11. Упражнения в истолковании притчей Нового Завета уже научили нас угадывать в образе хозяина или отца Единого Всемогущего Бога Творца - здесь невозможно ошибиться. И мы бы ничем не рисковали, если бы во всех комментариях, да и в самой притче написали 'Отец' с заглавной буквы. Нынешний уровень наших знаний антропологии и палингенезии избавляет нас от мучительных сомнений с бессонницей в отношении образа младшего сына, который символизирует собой ту составляющую человека, которая является в нем вечной, той в нем субстанции, о которой повествует и притча о незаметном росте семени (Мк 4:26-29). Иначе говоря, сын блудный - тот самый внутренний человек или, что то же, муж, которому мы уделили так много внимания в одной из прошлых глав, субъект совершенствования, переходящий, обновляясь, из одной палингенезии в другую.
В отношении же образа старшего сына, отличающегося от своего младшего брата на первый взгляд выгоднейшим образом, нам не следует торопиться. Конечно, по человеческому разумению поведение старшего сына во всех отношениях примерно и заслуживает всяческого поощрения: он все время остается вместе с Отцом и 'никогда не преступал приказания' Его. В этой связи может напрашиваться истолкование, опирающееся на фрагмент книги Иова, где говорится о сынах Божиих, восклицающих от радости при положении основания Земли (Иов 38:7). Легко допустить, и по этому соблазнительно легкому пути пошел, к примеру, упоминавшийся нами уже теософ Джефри Ходсон, представляющий, что старший сын является символом или образом созданий, никогда не терявших единства с творцом: Архангелов, Херувимов, Серафимов, или кого-то другого из тех, о ком вскользь упоминает Апостол Павел в послании к Римлянам (Рим 8:38). Но оставим в покое старшего сына, по крайней мере, до той поры, покуда он всерьез не выступит на арену событий, и займемся судьбой младшего сына. Старший же брат пусть остается для нас пока загадкой.

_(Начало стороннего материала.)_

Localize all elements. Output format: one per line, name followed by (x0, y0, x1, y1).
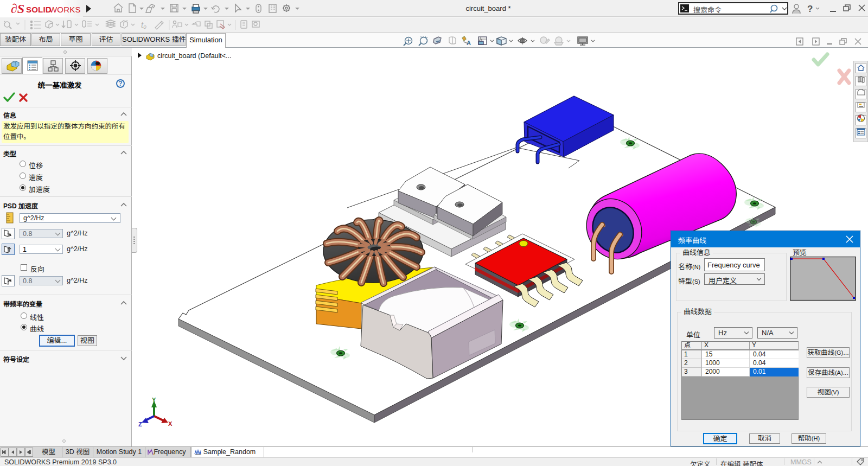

Комментируя этот стих, мы заглянем и в следующий, где говорится, что отец разделил имение. Последнее наблюдение прямо указывает на то, что стих, истолковываемый нами сейчас, относится ко времени, когда имение пребывало неразделенным, единым. И здесь нам самое время вспомнить, что символ имения Божия мы смогли изъяснить как образ человека. Хотя упомянутое единство достойно отдельного изучения, которому мы и посвятим следующую главу, мы уже теперь обращаем внимание на первоначальное единство отчего имения.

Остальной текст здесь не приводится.